Additionally, we compiled epidemiological data from publicly available resources (www.ncdc.ge, ourworldindata.org) in this study’s databases. The NCDC data sets included the following data: daily confirmed SARS-CoV-2 positive cases and COVID-19-related deaths, cumulative cases and deaths and the daily number of tests conducted, etc. We complemented the NCDC data sets by calculating rates of positive tests per numbers of tests conducted and adding restrictive measures’ stringency index and COVID-19 vaccination related data (obtained from www.ourworldindata.org). The final quantitative data set is available as Supplementary Material S1. We used descriptive statistics and graphical visualization to assess pandemic trends in Georgia and describe these trends in the context of the response policies. Using the data published by NCDC we estimated differences in mortality by patient age and sex categories.

Ethical Issues/Statement

The study did not involve any primary human data or human subjects and therefore didn’t require ethics approval.

Results

Context

A former Soviet Union state, Georgia declared independence in 1991, and joined the United Nations in 1992. Before the pandemic, Georgia’s three international airports had direct connections to dozens of international destinations, including major transit hubs. Still, most international travellers arrive and depart through land borders. According to the World Bank, in 2019 (before the pandemic) Georgia’s nominal GDP was about 17.5$ billion. Its GDP per capita (4,439$ in 2019) is just marginally above the threshold for upper-middle-income economy status [15]. Georgia’s developing economy is highly susceptible to pandemic disruptions given its reliance on international visitors, tourism and personal remittances, as well as foreign direct investment, trade and services [16, 17]. Over a million citizens (28% of the total population) live in households registered as socioeconomically vulnerable, half of which receive financial social support from the government [18].

The country’s decentralized healthcare system, mostly privatized during the post-Soviet public health reform period of 2007–2010, serves both urban and rural populations with a high burden of risk factors for severe forms and complications of COVID-19 (e.g., obesity, cardiovascular diseases, diabetes and other non-communicable conditions). Despite recent increases in healthcare spending, Georgia’s total annual per capita spending on health has remained at the equivalent of just over 300 USD since about 2015. While almost 5 hospital beds per 1,000 population are available, the primary care sector is underdeveloped and lacks gatekeeping capacity, as people in Georgia rarely visit primary care physicians [1921]. With 30,000 practicing physicians nationwide, including over 500 ICU specialists, Georgia has one of the highest physician rates per capita globally at 8 per 1,000 population. However, Georgia has a chronic shortage of nurses [19]. Insufficient medical education, including little availability of Continuing Medical Education and Continuing Professional Development, is another concern [22, 23].

Decades of collaboration with the World Health Organization (WHO) and the US Centers for Disease Control and Prevention (CDC) have significantly increased the country’s epidemiologic preparedness. This included the enhancement of communicable disease tracing and human and laboratory resources, further expanded through the foundation of the Richard G. Lugar Center for Public Health Research to support pandemic preparedness and response. Most other laboratory capacities are private.

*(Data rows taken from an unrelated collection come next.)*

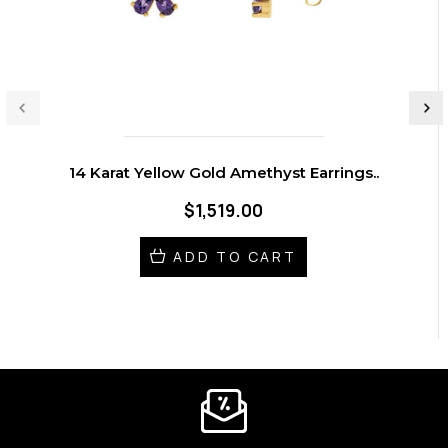
14 Karat Yellow Gold Amethyst Earrings..
$1,519.00
ADD TO CART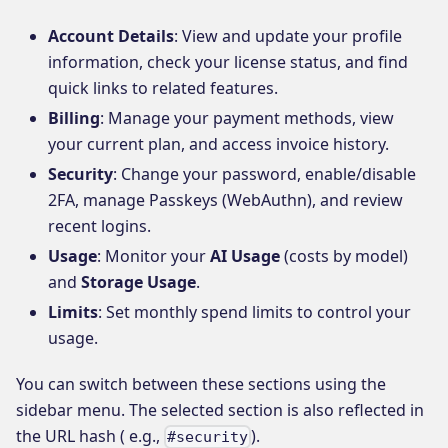
Account Details
: View and update your profile
information, check your license status, and find
quick links to related features.
Billing
: Manage your payment methods, view
your current plan, and access invoice history.
Security
: Change your password, enable/disable
2FA, manage Passkeys (WebAuthn), and review
recent logins.
Usage
: Monitor your
AI Usage
(costs by model)
and
Storage Usage
.
Limits
: Set monthly spend limits to control your
usage.
You can switch between these sections using the
sidebar menu. The selected section is also reflected in
the URL hash ( e.g.,
).
#security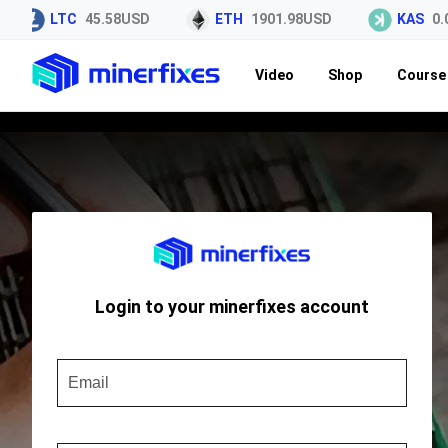
LTC
45.58USD
ETH
1901.98USD
KAS
0.0
Video
Shop
Course 
Login to your minerfixes account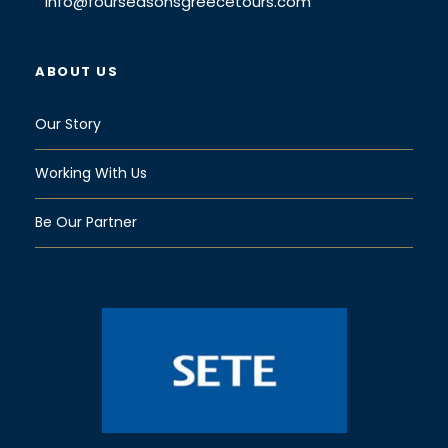
info@fourseasonsgreecetours.com
ABOUT US
Our Story
Working With Us
Be Our Partner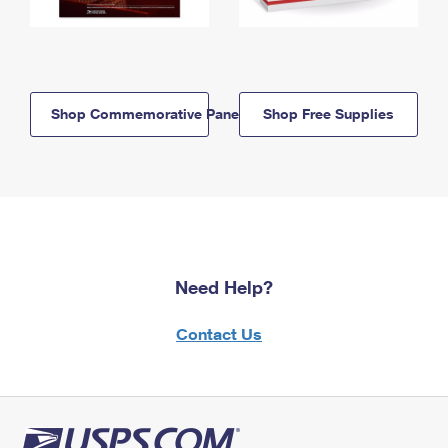
Shop Commemorative Panels
Shop Free Supplies
Need Help?
Contact Us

From 2013, Georgia’s political system gradually shifted from a presidential to a parliamentary republic, with the transformation finalized in 2018. The prime minister and all 11 ministers were from one political party, the Georgian Dream party. Representatives of this party have formed the government of Georgia for many years. From 2016 to 2020, Georgian Dream held the constitutional majority in the parliament, with only two other political forces represented. Georgia has seen accentuated political polarization since around 2012 and lately a nearly continuous wave of protests since June 2019. The country faced the COVID-19 pandemic at a time of preparation for general parliamentary elections and amid political turmoil in the country and the region (e.g., the 2020 Nagorno-Karabakh war) [17]. The 2020 parliamentary elections, held during the pandemic, resulted in 9 political forces securing seats in the parliament. Due to extreme political polarization, it was not until April 2021 (following an agreement mediated by the EU and United States, which among others called on sides to work together to address the COVID-19 crisis and related challenges) that opposition parties have joined the parliament during the COVID-19 pandemic [24]. The political situation remained fragile though, as the agreement did not hold, continuing the deep political crisis in the country.

Actors

The Government of Georgia, led by a Prime Minister, performed the key role in the pandemic response of making policy decisions for the culturally, socioeconomically and ethnically diverse people of Georgia throughout the crisis. Multisectoral actors in the government response to COVID-19 included the Ministry of Internally Displaced Persons, Labour, Health and Social Affairs (MoIDPLHSA) of Georgia, its subordinate National Center of Disease Control and Public Health (NCDC) and other ministries, i.e., of Internal Affairs, Economy and Finances. The pandemic policymaking process has been highly centralized at the national government level; regional, city and municipal governments had limited involvement in policymaking, but played an important role in the execution of the pandemic response. NCDC was the key research disease surveillance institutions, which conducted several epidemiologic studies (e.g., seroprevalence surveys), monitored circulating strains, etc. Research [25], official communications and educational interventions during the COVID-19 response were supported and guided by information campaigns from international bodies, such as the WHO, the CDC, United Nations Children’s Fund (UNICEF) and other governments and international organizations. Yet few local analytic and modelling studies were conducted in the country, and policy making heavily relied to expert opinions and foreign experience.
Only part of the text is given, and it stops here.